What the exercise asks: Verbatim copy, images omitted: return the full listing.

....................

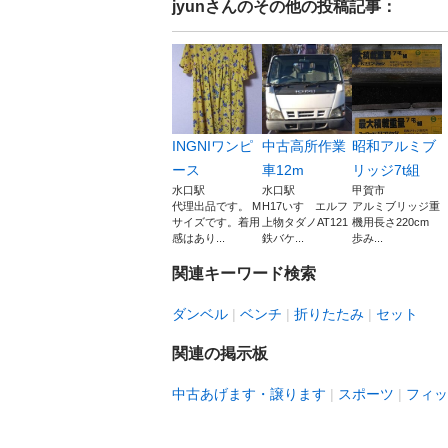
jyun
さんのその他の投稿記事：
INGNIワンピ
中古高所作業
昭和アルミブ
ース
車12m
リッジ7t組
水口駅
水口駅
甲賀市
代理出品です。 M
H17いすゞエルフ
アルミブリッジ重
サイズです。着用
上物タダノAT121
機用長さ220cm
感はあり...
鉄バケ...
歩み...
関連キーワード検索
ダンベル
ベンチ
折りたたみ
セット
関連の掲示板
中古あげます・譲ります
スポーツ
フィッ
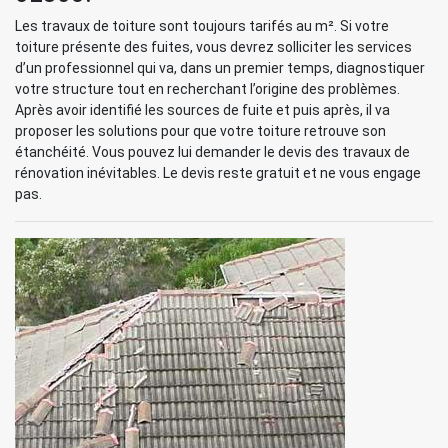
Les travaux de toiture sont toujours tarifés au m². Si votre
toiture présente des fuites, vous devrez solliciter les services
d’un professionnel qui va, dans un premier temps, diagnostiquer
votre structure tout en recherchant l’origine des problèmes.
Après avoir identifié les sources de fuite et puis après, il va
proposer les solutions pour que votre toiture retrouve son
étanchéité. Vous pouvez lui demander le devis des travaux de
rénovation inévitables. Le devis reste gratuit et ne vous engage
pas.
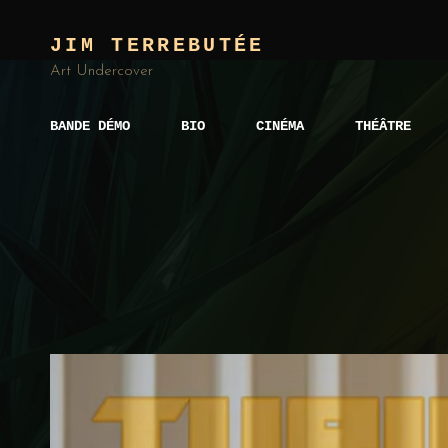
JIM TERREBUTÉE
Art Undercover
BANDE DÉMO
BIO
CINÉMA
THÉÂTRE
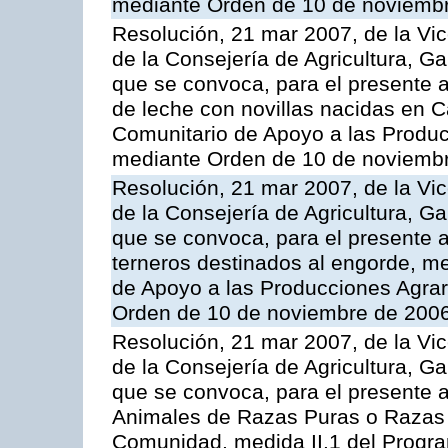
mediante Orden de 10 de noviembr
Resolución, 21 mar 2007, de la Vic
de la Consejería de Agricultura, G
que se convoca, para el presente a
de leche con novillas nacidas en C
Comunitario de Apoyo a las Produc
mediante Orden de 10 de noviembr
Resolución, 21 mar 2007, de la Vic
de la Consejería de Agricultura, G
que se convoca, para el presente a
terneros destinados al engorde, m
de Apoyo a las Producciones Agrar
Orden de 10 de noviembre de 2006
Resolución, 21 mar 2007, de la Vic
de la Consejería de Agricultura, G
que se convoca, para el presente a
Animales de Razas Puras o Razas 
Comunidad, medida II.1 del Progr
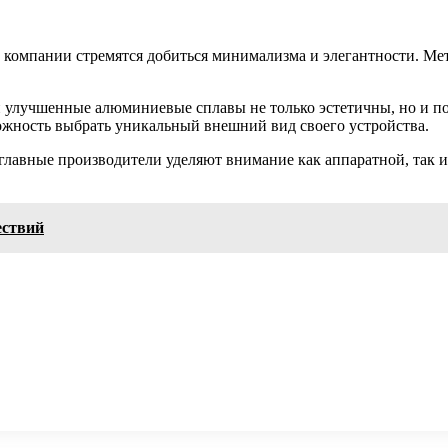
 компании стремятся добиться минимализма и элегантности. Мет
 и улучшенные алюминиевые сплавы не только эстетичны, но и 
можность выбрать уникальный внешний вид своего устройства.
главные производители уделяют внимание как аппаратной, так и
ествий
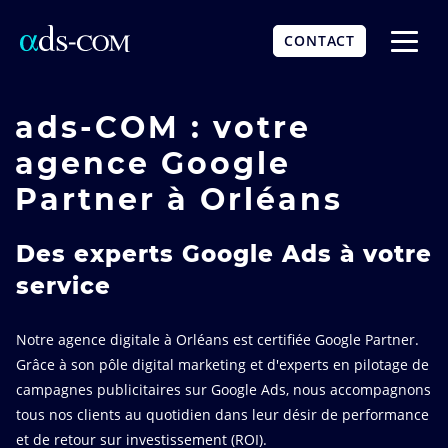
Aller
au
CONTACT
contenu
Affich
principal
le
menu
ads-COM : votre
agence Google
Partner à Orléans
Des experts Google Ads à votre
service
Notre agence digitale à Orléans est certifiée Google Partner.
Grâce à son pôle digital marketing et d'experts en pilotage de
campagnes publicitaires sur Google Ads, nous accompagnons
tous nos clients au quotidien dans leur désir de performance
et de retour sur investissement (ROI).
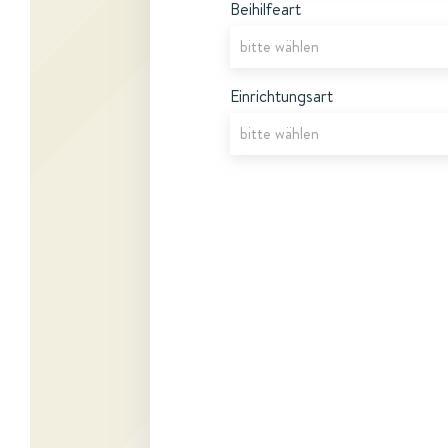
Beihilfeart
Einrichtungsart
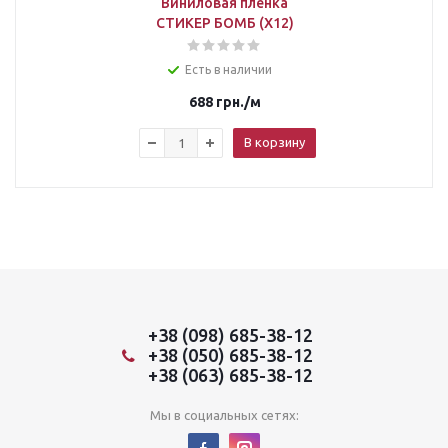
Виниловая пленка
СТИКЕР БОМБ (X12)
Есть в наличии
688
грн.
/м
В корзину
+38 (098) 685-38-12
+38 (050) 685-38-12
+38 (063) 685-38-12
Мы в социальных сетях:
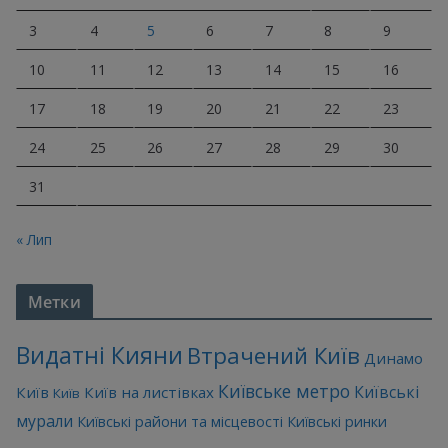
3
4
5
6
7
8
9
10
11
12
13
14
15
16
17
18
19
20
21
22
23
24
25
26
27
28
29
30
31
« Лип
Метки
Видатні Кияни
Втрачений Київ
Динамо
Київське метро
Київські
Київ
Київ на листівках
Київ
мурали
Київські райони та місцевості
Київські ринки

....................

Solution to the problem:
jyun
さんのその他の投稿記事：
INGNIワンピ
中古高所作業
昭和アルミブ
ース
車12m
リッジ7t組
水口駅
水口駅
甲賀市
代理出品です。 M
H17いすゞエルフ
アルミブリッジ重
サイズです。着用
上物タダノAT121
機用長さ220cm
感はあり...
鉄バケ...
歩み...
関連キーワード検索
ダンベル
ベンチ
折りたたみ
セット
関連の掲示板
中古あげます・譲ります
スポーツ
フィッ
Les travaux de toiture sont toujours tarifés au m². Si votre
toiture présente des fuites, vous devrez solliciter les services
d’un professionnel qui va, dans un premier temps, diagnostiquer
votre structure tout en recherchant l’origine des problèmes.
Après avoir identifié les sources de fuite et puis après, il va
proposer les solutions pour que votre toiture retrouve son
étanchéité. Vous pouvez lui demander le devis des travaux de
rénovation inévitables. Le devis reste gratuit et ne vous engage
pas.
JIM TERREBUTÉE
Art Undercover
BANDE DÉMO
BIO
CINÉMA
THÉÂTRE
mediante Orden de 10 de noviembr
Resolución, 21 mar 2007, de la Vic
de la Consejería de Agricultura, G
que se convoca, para el presente a
de leche con novillas nacidas en C
Comunitario de Apoyo a las Produc
mediante Orden de 10 de noviembr
Resolución, 21 mar 2007, de la Vic
de la Consejería de Agricultura, G
que se convoca, para el presente a
terneros destinados al engorde, m
de Apoyo a las Producciones Agrar
Orden de 10 de noviembre de 2006
Resolución, 21 mar 2007, de la Vic
de la Consejería de Agricultura, G
que se convoca, para el presente a
Animales de Razas Puras o Razas 
Comunidad, medida II.1 del Progr
 компании стремятся добиться минимализма и элегантности. Мет
 и улучшенные алюминиевые сплавы не только эстетичны, но и 
можность выбрать уникальный внешний вид своего устройства.
главные производители уделяют внимание как аппаратной, так и
ествий
Aller
au
CONTACT
contenu
Affich
principal
le
menu
ads-COM : votre
agence Google
Partner à Orléans
Des experts Google Ads à votre
service
Notre agence digitale à Orléans est certifiée Google Partner.
Grâce à son pôle digital marketing et d'experts en pilotage de
campagnes publicitaires sur Google Ads, nous accompagnons
tous nos clients au quotidien dans leur désir de performance
et de retour sur investissement (ROI).
Beihilfeart
Einrichtungsart
Виниловая пленка
СТИКЕР БОМБ (X12)
Есть в наличии
688
грн.
/м
В корзину
+38 (098) 685-38-12
+38 (050) 685-38-12
+38 (063) 685-38-12
Мы в социальных сетях:
3
4
5
6
7
8
9
10
11
12
13
14
15
16
17
18
19
20
21
22
23
24
25
26
27
28
29
30
31
« Лип
Метки
Видатні Кияни
Втрачений Київ
Динамо
Київське метро
Київські
Київ
Київ на листівках
Київ
мурали
Київські райони та місцевості
Київські ринки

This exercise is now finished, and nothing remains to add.